Gran Fury
When political leaders ignored the AIDS crisis in 1980s America, a group of radical artists decided to make them listen.
It’s hard today to comprehend the atmosphere of uncertainty AIDS caused when it first hit gay communities in the US in the early 1980s. The onslaught was terrifyingly fast, and for the communities affected, information scant. The fact that it seemed to primarily affect gay men and intravenous drug users led to years of complacency on the part of the state; the moral self-righteousness and bigotry of newly elected Reagan administration meant it was five years into the crisis before the US President even mentioned the name of the disease. By that time, almost half a million Americans were living with HIV.
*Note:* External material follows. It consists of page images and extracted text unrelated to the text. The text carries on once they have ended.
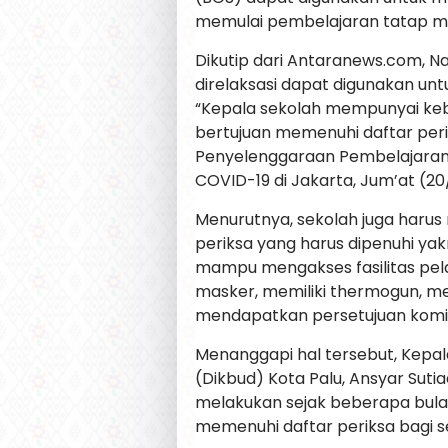
memulai pembelajaran tatap mu
Dikutip dari Antaranews.com, 
direlaksasi dapat digunakan unt
“Kepala sekolah mempunyai k
bertujuan memenuhi daftar per
Penyelenggaraan Pembelajaran
COVID-19 di Jakarta, Jum’at (20
Menurutnya, sekolah juga harus
periksa yang harus dipenuhi yak
mampu mengakses fasilitas pe
masker, memiliki thermogun, me
mendapatkan persetujuan komite
Menanggapi hal tersebut, Kepal
(Dikbud) Kota Palu, Ansyar Suti
melakukan sejak beberapa bulan
memenuhi daftar periksa bagi s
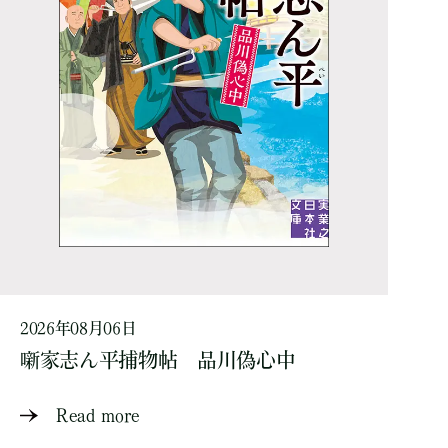
2026年08月06日
噺家志ん平捕物帖 品川偽心中
Read more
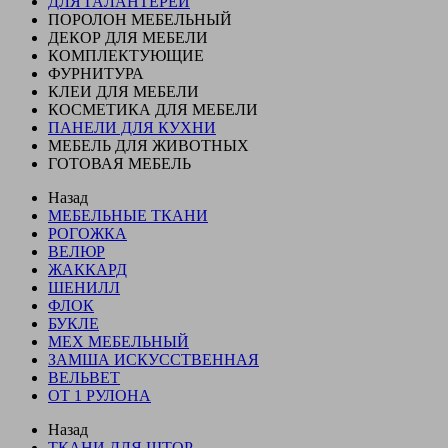
ДЛЯ ГАЛАНТЕРЕИ
ПОРОЛОН МЕБЕЛЬНЫЙ
ДЕКОР ДЛЯ МЕБЕЛИ
КОМПЛЕКТУЮЩИЕ
ФУРНИТУРА
КЛЕИ ДЛЯ МЕБЕЛИ
КОСМЕТИКА ДЛЯ МЕБЕЛИ
ПАНЕЛИ ДЛЯ КУХНИ
МЕБЕЛЬ ДЛЯ ЖИВОТНЫХ
ГОТОВАЯ МЕБЕЛЬ
Назад
МЕБЕЛЬНЫЕ ТКАНИ
РОГОЖКА
ВЕЛЮР
ЖАККАРД
ШЕНИЛЛ
ФЛОК
БУКЛЕ
МЕХ МЕБЕЛЬНЫЙ
ЗАМША ИСКУССТВЕННАЯ
ВЕЛЬВЕТ
ОТ 1 РУЛОНА
Назад
ТКАНИ ДЛЯ ШТОР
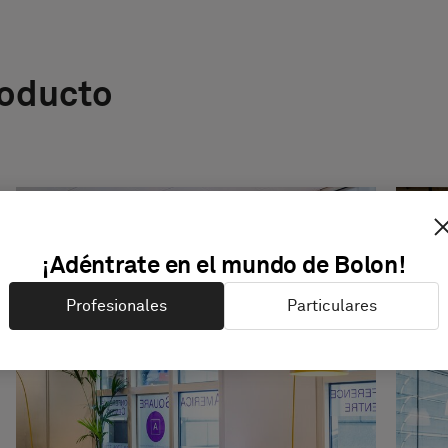
roducto
¡Adéntrate en el mundo de Bolon!
Profesionales
Particulares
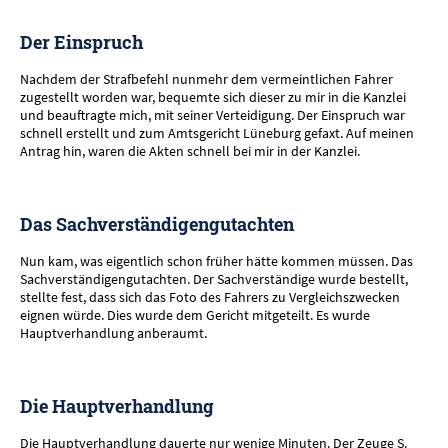
Der Einspruch
Nachdem der Strafbefehl nunmehr dem vermeintlichen Fahrer
zugestellt worden war, bequemte sich dieser zu mir in die Kanzlei
und beauftragte mich, mit seiner Verteidigung. Der Einspruch war
schnell erstellt und zum Amtsgericht Lüneburg gefaxt. Auf meinen
Antrag hin, waren die Akten schnell bei mir in der Kanzlei.
Das Sachverständigengutachten
Nun kam, was eigentlich schon früher hätte kommen müssen. Das
Sachverständigengutachten. Der Sachverständige wurde bestellt,
stellte fest, dass sich das Foto des Fahrers zu Vergleichszwecken
eignen würde. Dies wurde dem Gericht mitgeteilt. Es wurde
Hauptverhandlung anberaumt.
Die Hauptverhandlung
Die Hauptverhandlung dauerte nur wenige Minuten. Der Zeuge S.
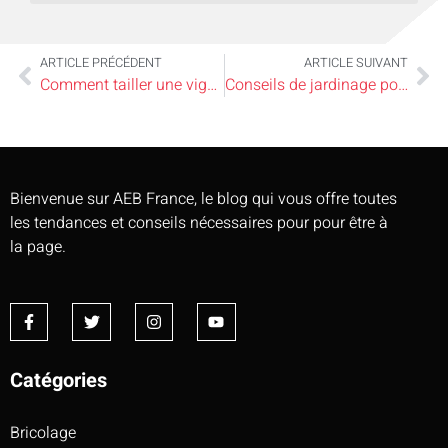
ARTICLE PRÉCÉDENT
ARTICLE SUIVANT
Comment tailler une vigne ?
Conseils de jardinage pour le mois de mars, légumes et plantes à l’honneur
Bienvenue sur AEB France, le blog qui vous offre toutes
les tendances et conseils nécessaires pour pour être à
la page.
Catégories
Bricolage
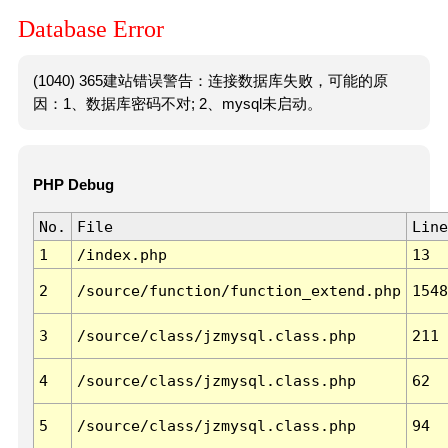
Database Error
(1040) 365建站错误警告：连接数据库失败，可能的原
因：1、数据库密码不对; 2、mysql未启动。
PHP Debug
No.
File
Line
1
/index.php
13
2
/source/function/function_extend.php
1548
3
/source/class/jzmysql.class.php
211
4
/source/class/jzmysql.class.php
62
5
/source/class/jzmysql.class.php
94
Facing government indifference, it became clear that, if the AIDS crisis was to be tackled, it would have to be through the efforts of those who were affected by it, their friends, and their families. Networks of support were established in order to care for the sick and dying, especially within the gay communities of the United States’ big urban centres. Aside from mutual aid, another response was the formation of HIV/AIDS activist groups who organised to pressurise the government to improve its response, protested state and church misinformation and scaremongering, and pushed for both better access to healthcare and sex education. Grassroots groups like Gay Men’s Health Crisis provided counselling and legal aid, while later groups like ACT-UP and WHAM took to the streets with direct action spectacles to bring the crisis into the headlines, disrupting trading on Wall St. and mass at St Patrick’s Cathedral, while ACT-UP sub-groups such as the Treatment and Data Committee and Housing Committee tackled other problems people with HIV and AIDS faced in their daily lives.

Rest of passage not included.